BEGIN Exercise data

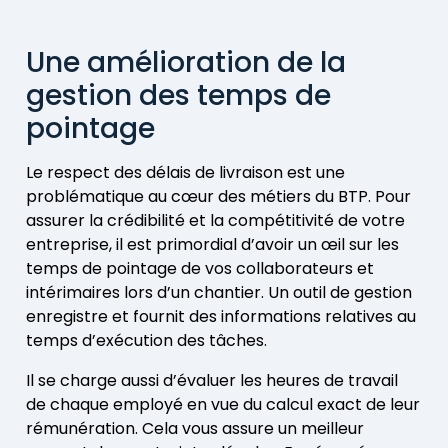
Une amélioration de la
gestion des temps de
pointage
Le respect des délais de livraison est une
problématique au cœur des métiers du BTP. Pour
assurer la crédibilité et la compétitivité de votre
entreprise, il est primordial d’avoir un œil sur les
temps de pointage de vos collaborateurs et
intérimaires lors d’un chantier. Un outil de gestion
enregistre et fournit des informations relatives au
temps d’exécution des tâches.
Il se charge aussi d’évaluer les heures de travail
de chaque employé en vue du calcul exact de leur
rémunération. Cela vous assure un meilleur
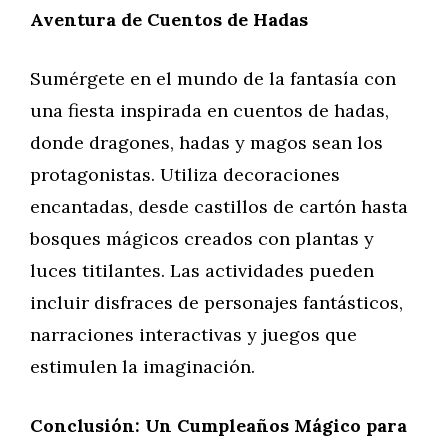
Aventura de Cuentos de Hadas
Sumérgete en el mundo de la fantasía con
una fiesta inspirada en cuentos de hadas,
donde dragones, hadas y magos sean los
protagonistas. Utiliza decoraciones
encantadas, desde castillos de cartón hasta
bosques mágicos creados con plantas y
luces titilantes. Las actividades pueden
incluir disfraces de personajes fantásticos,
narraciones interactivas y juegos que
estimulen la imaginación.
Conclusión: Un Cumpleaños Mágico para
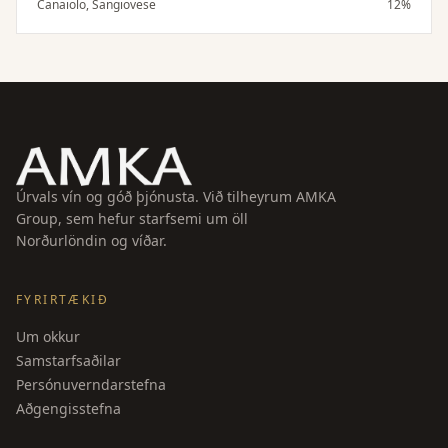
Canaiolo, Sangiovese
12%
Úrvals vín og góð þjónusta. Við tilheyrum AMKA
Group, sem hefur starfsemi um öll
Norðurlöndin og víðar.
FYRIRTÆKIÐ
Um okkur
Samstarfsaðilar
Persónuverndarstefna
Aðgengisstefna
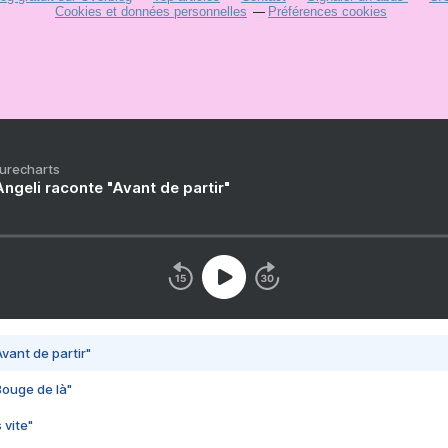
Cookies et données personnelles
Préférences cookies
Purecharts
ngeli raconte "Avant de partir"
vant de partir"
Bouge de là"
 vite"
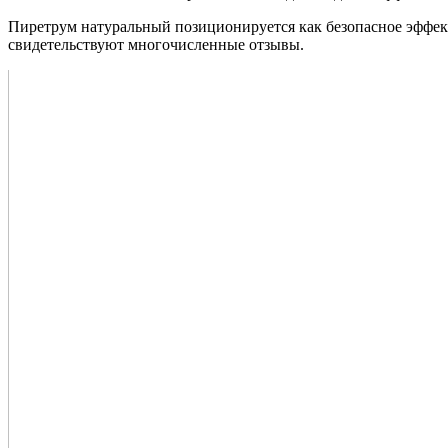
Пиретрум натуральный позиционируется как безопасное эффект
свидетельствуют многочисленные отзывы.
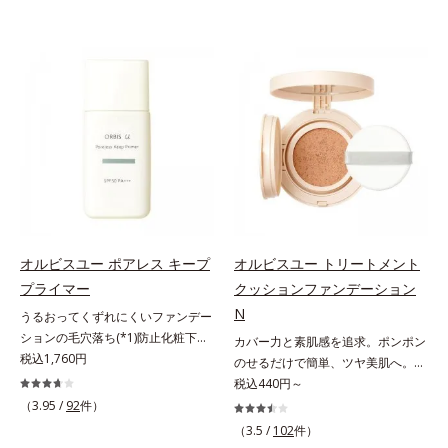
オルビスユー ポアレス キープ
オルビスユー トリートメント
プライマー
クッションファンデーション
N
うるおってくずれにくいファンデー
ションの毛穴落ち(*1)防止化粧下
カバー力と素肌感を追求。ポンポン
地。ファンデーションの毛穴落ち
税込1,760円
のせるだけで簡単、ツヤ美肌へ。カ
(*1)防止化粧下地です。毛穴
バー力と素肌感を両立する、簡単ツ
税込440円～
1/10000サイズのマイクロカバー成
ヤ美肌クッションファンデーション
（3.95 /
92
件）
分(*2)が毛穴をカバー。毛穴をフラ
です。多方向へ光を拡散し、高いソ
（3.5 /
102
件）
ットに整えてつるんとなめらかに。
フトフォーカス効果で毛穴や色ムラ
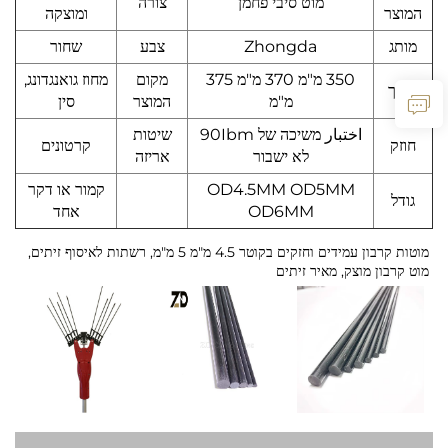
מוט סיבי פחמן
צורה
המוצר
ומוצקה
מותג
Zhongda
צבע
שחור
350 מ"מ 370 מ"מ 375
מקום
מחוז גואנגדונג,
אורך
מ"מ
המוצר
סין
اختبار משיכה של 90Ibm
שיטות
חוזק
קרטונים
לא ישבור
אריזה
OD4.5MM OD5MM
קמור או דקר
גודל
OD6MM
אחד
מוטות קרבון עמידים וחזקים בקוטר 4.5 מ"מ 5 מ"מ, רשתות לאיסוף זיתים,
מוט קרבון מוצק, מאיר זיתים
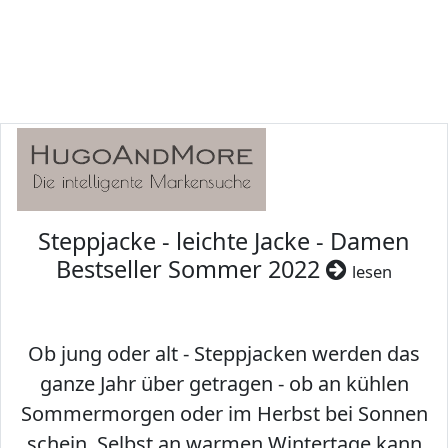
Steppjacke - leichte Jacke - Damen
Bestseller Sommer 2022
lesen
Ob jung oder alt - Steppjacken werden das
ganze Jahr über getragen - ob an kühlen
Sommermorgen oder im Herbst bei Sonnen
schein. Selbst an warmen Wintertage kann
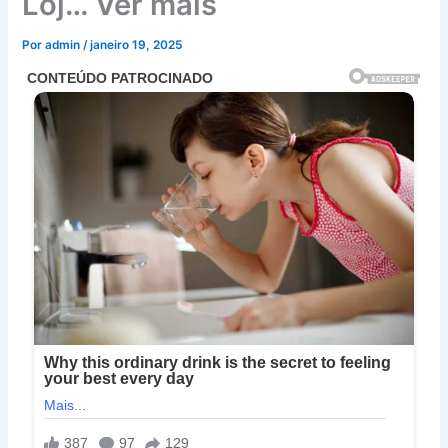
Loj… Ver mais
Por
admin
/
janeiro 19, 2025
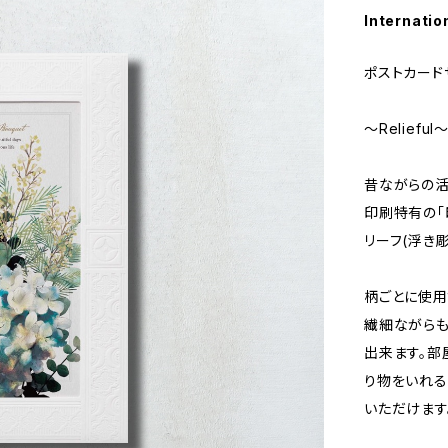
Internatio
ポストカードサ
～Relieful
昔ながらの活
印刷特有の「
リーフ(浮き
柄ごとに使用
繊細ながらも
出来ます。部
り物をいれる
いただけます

END Exercise data

Print every line above exactly as given, but not the pictures.

Une amélioration de la
gestion des temps de
pointage
Le respect des délais de livraison est une
problématique au cœur des métiers du BTP. Pour
assurer la crédibilité et la compétitivité de votre
entreprise, il est primordial d’avoir un œil sur les
temps de pointage de vos collaborateurs et
intérimaires lors d’un chantier. Un outil de gestion
enregistre et fournit des informations relatives au
temps d’exécution des tâches.
Il se charge aussi d’évaluer les heures de travail
de chaque employé en vue du calcul exact de leur
rémunération. Cela vous assure un meilleur
Aventura de Cuentos de Hadas
Sumérgete en el mundo de la fantasía con
una fiesta inspirada en cuentos de hadas,
donde dragones, hadas y magos sean los
protagonistas. Utiliza decoraciones
encantadas, desde castillos de cartón hasta
bosques mágicos creados con plantas y
luces titilantes. Las actividades pueden
incluir disfraces de personajes fantásticos,
narraciones interactivas y juegos que
estimulen la imaginación.
Conclusión: Un Cumpleaños Mágico para
Canaiolo, Sangiovese
12%
Úrvals vín og góð þjónusta. Við tilheyrum AMKA
Group, sem hefur starfsemi um öll
Norðurlöndin og víðar.
FYRIRTÆKIÐ
Um okkur
Samstarfsaðilar
Persónuverndarstefna
Aðgengisstefna
Cookies et données personnelles
Préférences cookies
Purecharts
ngeli raconte "Avant de partir"
vant de partir"
Bouge de là"
 vite"
Пиретрум натуральный позиционируется как безопасное эффект
свидетельствуют многочисленные отзывы.
オルビスユー ポアレス キープ
オルビスユー トリートメント
プライマー
クッションファンデーション
N
うるおってくずれにくいファンデー
ションの毛穴落ち(*1)防止化粧下
カバー力と素肌感を追求。ポンポン
地。ファンデーションの毛穴落ち
税込1,760円
のせるだけで簡単、ツヤ美肌へ。カ
(*1)防止化粧下地です。毛穴
バー力と素肌感を両立する、簡単ツ
税込440円～
1/10000サイズのマイクロカバー成
ヤ美肌クッションファンデーション
（3.95 /
92
件）
分(*2)が毛穴をカバー。毛穴をフラ
です。多方向へ光を拡散し、高いソ
（3.5 /
102
件）
ットに整えてつるんとなめらかに。
フトフォーカス効果で毛穴や色ムラ
מוט סיבי פחמן
צורה
המוצר
ומוצקה
מותג
Zhongda
צבע
שחור
350 מ"מ 370 מ"מ 375
מקום
מחוז גואנגדונג,
אורך
מ"מ
המוצר
סין
اختبار משיכה של 90Ibm
שיטות
חוזק
קרטונים
לא ישבור
אריזה
OD4.5MM OD5MM
קמור או דקר
גודל
OD6MM
אחד
מוטות קרבון עמידים וחזקים בקוטר 4.5 מ"מ 5 מ"מ, רשתות לאיסוף זיתים,
מוט קרבון מוצק, מאיר זיתים
Steppjacke - leichte Jacke - Damen
Bestseller Sommer 2022
lesen
Ob jung oder alt - Steppjacken werden das
ganze Jahr über getragen - ob an kühlen
Sommermorgen oder im Herbst bei Sonnen
schein. Selbst an warmen Wintertage kann
Loj… Ver mais
Por
admin
/
janeiro 19, 2025
Internatio
ポストカードサ
～Relieful
昔ながらの活
印刷特有の「
リーフ(浮き
柄ごとに使用
繊細ながらも
出来ます。部
り物をいれる
いただけます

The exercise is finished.